Ils estiment que ni l'élément matériel ni l'élément intentionnel ne sont établis.
S'agissant de la prévention de publicité trompeuse (article L. 121-1 du Code de la consommation), ils réfutent que la dénomination "oeufs fermiers" constituerait une allégation fausse ou de nature à induire en erreur le consommateur. Ils considèrent que les prescriptions de la CNLC, approuvées en avril 1999 (et non remises en cause postérieurement par une délibération du 6 avril 2000), offrent en ce qui concerne le ramassage des oeufs, une option entre un ramassage direct dans les nids ou un ramassage après l'évacuation directe des nids et que dans les deux cas le ramassage est manuel. Il ressort des divers documents produits aux débats que les oeufs fermiers vendus par A sont pondus dans des nids, roulent par gravitation jusqu'à une bande transporteuse couverte, jusqu'à une table de tri où ils sont ramassés et triés manuellement. Ils estiment que ce procédé qui n'a rien d'industriel est parfaitement conforme à la réglementation, comme l'atteste l'organisme certificateur (Quali Ouest) qui est chargé du contrôle du respect du cahier des charges par les éleveurs de A. Selon eux, il est donc établi qu'à la date des faits, soit en octobre 2003, A pouvait utiliser le terme "fermier" pour commercialiser ses oeufs, étant précisé qu'elle ne s'approvisionnait que chez les producteurs de A. Cette mention n'était ni fausse ni de nature à induire les consommateurs en erreur les mentions figurant sur les boîtes distribuées par A étaient exactes et strictement réglementaires.

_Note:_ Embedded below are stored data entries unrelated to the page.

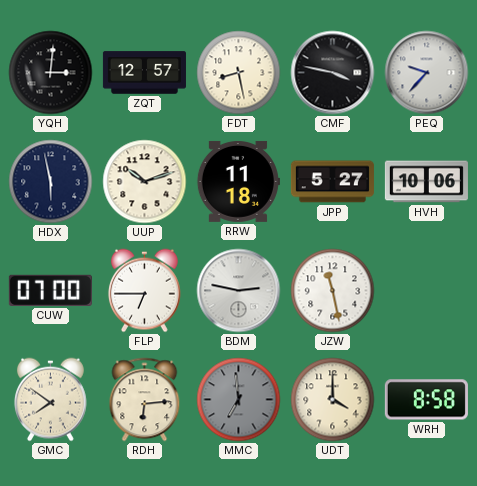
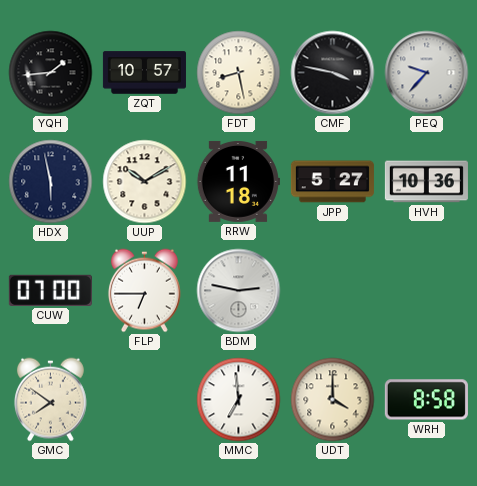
YQH: 3:01 -> 1:44
ZQT: 12:57 -> 10:57
UUP: 10:12 -> 10:10
HVH: 10:06 -> 10:36
JZW: 11:28 -> none
RDH: 6:14 -> none
MMC dial: grey -> white
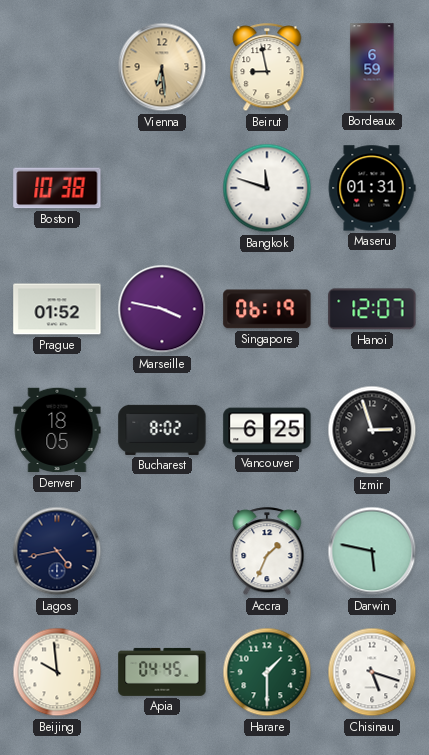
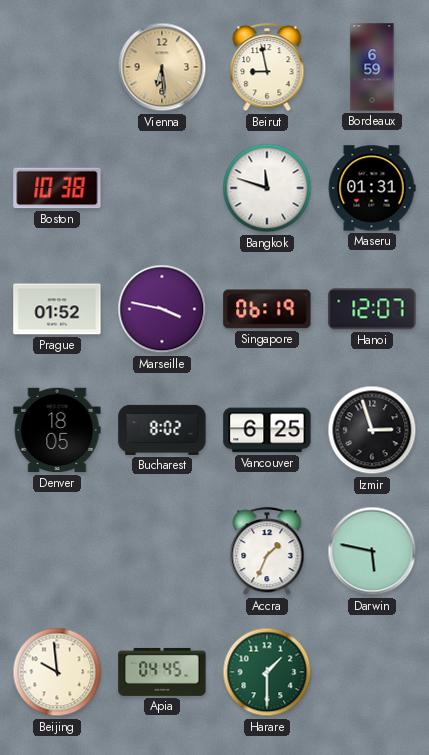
Lagos: 4:43 -> none
Chisinau: 5:18 -> none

A la lumière d'une étude de notoriété réalisée en 2002 à la demande de Syvol Qualimaine permettant de connaître les attentes des consommateurs achetant des oeufs fermiers (poules élevées en liberté, nourries avec des céréales de la région, provenant d'une exploitation familiale, oeuf d'une grande fraîcheur : critères remplis par A), et contrairement au sondage produit par le GIE, tendancieux et dépourvu de toute valeur probatoire en raison de la méthode adoptée (entretiens particuliers et choix critiquable des photos), ils considèrent que la relaxe s'impose, notamment au visa de l'article 122-4 du Code pénal.
En substance, les concluants font valoir :
- le simple usage d'une mention valorisante dans des conditions conformes à la réglementation ;
- l'absence d'utilisation de slogans, d'images, de mises en scène susceptibles de tromper les consommateurs ;
- l'absence d'usurpation d'une appellation réservée ou d'une marque ;
- l'absence de vente d'oeufs provenant d'élevages industriels, mais d'oeufs produits sous le contrôle d'un organisme certificateur et des agents de la DGCCRF et de la DSV qui visitent les élevages une fois par an en moyenne, le tout dans le respect d'un cahier des charges homologué par un arrêté interministériel.
S'agissant de l'action civile, les concluants rappellent que les parties civiles n'ont pas interjeté appel du jugement devenu définitif en ce qu'il les a déboutées de leurs demandes relatives au préjudice matériel.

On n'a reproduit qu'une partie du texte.